• _PROBLEM STATEMENT_: Narrow the data below down to the lines containing "uchun".

(Collected data)
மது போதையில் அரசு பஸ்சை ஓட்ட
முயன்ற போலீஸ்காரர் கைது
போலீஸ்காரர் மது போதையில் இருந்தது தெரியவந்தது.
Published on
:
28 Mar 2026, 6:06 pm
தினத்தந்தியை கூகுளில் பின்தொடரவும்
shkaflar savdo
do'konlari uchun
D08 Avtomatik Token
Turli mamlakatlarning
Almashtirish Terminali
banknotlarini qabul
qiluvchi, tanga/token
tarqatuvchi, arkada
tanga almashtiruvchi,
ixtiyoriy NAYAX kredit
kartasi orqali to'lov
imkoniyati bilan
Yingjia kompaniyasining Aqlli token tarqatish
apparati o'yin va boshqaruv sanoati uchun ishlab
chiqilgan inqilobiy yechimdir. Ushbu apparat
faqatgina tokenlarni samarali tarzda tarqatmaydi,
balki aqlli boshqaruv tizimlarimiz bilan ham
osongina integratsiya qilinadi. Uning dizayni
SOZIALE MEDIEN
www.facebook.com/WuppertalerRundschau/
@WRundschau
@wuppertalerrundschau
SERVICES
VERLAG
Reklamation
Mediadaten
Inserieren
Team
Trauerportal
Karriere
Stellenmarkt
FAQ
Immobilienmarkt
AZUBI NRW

...

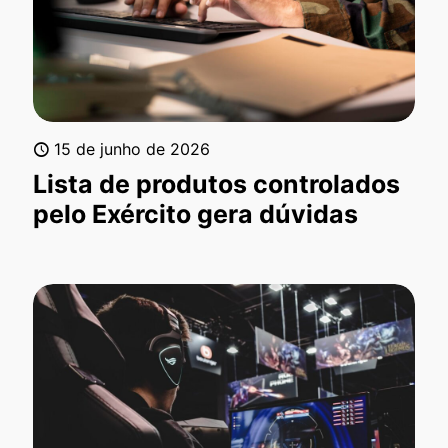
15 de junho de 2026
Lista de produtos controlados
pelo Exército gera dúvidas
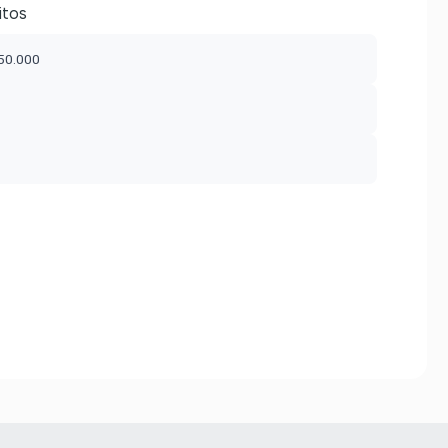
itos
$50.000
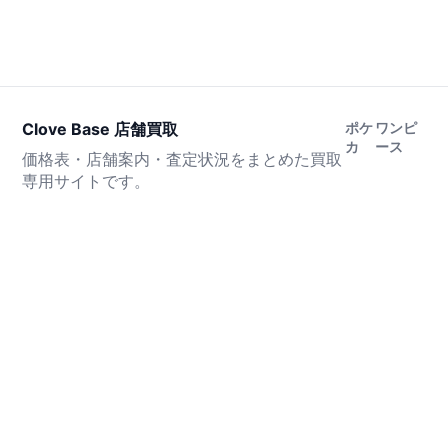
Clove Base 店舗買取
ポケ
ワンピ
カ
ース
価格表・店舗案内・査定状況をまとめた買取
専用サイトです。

• _ANSWER FOR THIS EXERCISE_:
do'konlari uchun
apparati o'yin va boshqaruv sanoati uchun ishlab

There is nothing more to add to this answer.